Interestingly, Blacklock’s had previously unsuccessfully appealed an order of March 3, 2016 by Mme Prothonotary Tabib imposing a stay  on nine of the ten actions at the time against the Federal Government or its agencies about a year ago.

Now Blacklock’s seems to want to call time out – apparently on all but one of its now baker’s dozen of such cases. It’s unusual to start and then seek to stay one’s own action. Indeed, the Federal Court generally pushes these things along according to the clear timelines set out in the Rules, which can be adjusted as appropriate by the efficient case management practices of the case management judges, in this instance Mme Prothonotary Tabib.
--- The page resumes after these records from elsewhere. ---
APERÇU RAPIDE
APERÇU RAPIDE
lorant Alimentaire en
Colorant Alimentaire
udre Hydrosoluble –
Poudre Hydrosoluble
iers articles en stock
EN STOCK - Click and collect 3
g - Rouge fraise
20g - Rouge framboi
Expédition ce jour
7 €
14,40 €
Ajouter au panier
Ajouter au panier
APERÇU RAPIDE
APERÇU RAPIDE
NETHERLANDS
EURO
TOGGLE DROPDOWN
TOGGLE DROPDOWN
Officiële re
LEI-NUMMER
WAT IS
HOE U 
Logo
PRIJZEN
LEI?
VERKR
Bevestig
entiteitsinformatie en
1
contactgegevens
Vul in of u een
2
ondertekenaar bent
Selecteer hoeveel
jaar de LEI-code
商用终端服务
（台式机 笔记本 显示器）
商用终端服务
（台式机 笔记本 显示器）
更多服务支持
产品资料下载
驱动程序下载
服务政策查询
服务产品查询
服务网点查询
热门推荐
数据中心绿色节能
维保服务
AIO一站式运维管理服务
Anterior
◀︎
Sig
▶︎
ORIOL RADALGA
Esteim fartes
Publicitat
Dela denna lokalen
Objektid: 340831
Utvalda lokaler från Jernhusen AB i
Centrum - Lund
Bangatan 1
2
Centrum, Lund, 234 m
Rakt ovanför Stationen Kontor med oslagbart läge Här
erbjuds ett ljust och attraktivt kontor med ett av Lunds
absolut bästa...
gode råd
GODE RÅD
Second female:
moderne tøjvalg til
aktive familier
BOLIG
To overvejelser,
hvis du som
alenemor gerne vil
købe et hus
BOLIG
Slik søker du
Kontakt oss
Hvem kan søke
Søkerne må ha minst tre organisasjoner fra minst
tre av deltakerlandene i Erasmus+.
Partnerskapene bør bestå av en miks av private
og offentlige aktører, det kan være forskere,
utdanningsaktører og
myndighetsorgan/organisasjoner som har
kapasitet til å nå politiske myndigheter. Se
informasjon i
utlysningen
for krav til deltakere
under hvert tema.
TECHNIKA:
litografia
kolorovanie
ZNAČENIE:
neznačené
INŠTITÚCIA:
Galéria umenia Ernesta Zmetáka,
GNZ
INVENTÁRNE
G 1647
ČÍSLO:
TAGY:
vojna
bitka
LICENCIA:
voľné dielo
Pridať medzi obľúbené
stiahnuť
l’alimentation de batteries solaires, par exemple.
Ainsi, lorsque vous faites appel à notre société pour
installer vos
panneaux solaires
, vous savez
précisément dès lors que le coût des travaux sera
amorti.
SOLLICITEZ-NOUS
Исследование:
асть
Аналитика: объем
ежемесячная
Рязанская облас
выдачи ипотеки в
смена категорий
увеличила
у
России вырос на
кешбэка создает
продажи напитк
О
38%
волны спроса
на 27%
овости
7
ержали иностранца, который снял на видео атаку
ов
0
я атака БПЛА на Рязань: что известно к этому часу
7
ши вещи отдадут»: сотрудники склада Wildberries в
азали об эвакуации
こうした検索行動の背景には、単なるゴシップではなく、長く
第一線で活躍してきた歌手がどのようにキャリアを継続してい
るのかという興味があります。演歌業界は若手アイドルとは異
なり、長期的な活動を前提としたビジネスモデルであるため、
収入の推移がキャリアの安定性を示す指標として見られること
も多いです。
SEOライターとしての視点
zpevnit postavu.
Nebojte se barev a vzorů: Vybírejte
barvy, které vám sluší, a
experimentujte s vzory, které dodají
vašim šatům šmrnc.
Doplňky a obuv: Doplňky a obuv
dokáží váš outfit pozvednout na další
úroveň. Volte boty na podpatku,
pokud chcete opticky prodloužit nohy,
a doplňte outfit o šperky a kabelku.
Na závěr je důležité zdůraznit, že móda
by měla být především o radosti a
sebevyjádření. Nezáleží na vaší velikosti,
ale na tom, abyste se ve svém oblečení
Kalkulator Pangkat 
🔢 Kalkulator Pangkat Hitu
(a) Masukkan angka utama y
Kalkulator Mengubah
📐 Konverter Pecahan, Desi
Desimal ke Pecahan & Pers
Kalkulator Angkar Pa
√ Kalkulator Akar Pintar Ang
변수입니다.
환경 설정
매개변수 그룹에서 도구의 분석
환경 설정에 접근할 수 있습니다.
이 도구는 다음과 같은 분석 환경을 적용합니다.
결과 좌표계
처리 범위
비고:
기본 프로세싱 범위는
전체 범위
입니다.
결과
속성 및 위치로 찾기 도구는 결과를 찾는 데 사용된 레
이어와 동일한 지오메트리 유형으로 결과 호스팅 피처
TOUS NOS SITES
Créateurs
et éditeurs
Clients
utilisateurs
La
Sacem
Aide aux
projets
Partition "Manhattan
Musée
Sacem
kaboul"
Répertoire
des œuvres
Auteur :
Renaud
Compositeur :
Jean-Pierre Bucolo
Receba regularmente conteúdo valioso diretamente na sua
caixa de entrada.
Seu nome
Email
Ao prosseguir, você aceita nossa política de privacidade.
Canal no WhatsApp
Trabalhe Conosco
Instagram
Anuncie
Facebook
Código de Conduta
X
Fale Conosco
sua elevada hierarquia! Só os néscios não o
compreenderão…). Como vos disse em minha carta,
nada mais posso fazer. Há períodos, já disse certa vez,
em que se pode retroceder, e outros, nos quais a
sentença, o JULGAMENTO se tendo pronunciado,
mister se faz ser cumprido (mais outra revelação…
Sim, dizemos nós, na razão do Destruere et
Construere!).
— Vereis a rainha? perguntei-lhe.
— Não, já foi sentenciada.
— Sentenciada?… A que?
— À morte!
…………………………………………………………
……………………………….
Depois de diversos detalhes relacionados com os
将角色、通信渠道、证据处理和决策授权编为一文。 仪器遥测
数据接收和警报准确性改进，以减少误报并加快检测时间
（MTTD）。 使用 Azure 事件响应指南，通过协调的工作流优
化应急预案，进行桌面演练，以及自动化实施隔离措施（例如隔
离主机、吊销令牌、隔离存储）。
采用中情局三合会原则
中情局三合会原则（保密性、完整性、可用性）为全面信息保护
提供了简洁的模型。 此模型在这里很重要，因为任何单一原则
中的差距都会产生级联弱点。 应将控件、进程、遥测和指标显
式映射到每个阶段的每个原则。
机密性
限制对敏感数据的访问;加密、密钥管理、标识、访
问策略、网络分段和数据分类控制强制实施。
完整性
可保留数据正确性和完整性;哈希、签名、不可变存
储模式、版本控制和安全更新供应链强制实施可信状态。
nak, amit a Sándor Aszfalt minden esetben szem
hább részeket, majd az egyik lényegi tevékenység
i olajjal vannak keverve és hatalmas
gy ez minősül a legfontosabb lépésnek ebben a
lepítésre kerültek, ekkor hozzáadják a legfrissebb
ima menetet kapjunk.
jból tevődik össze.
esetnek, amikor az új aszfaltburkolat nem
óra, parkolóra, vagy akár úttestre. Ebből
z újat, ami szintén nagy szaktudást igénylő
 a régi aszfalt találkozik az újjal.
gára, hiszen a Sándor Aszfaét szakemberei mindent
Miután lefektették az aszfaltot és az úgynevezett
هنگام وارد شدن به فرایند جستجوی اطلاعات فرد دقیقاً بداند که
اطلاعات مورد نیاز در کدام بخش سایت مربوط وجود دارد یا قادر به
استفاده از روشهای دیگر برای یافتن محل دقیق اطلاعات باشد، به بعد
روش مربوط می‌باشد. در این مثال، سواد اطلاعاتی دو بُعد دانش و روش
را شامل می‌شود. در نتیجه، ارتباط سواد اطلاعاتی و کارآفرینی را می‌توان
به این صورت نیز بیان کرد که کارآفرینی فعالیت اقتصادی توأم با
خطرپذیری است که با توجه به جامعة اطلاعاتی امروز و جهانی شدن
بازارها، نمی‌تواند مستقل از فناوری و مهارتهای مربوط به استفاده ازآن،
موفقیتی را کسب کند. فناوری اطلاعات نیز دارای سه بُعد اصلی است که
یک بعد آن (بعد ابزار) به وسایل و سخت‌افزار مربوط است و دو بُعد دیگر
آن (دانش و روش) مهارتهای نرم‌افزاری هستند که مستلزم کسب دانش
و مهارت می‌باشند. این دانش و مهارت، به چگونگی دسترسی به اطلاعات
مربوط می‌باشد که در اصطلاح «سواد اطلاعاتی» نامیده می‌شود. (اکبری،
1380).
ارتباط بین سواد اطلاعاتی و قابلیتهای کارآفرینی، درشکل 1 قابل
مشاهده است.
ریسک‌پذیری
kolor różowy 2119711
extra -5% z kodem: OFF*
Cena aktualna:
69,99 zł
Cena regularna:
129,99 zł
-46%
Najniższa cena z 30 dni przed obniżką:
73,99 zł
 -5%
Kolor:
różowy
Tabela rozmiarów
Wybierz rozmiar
The days of long, leisurely and frequent adjournments and delays in civil litigation are long over. An action that has been started and stayed can still run up costs for a defendant – and may, whether rightly or wrongly, put pressure on a party to settle the litigation.

Blacklock’s has lost virtually every important procedural and substantive battle to date in the Federal Court.  Its Small Claims Court victory is of essentially no legal consequence. Blacklock’s is also appealing the $65,000 costs order from its major loss in the first Federal Court case to go to trial. As I have said, such appeals are rarely successful. Has Blacklock’s bitten off more than it can chew?

On the other hand, will the Federal Government and its agencies – many but not all of which are being represented by the same counsel at the Department of Justice – want to fight several cases at once, despite having far more resources than Blacklock’s?  Are there common issues than can be dealt with early in a way that might best serve judicial economy, Canadian taxpayers and, indeed, Blacklock’s itself? It will be interesting to see how the Government responds to Blacklock’s apparent new strategy of start, stay and delay in its litany of litigation.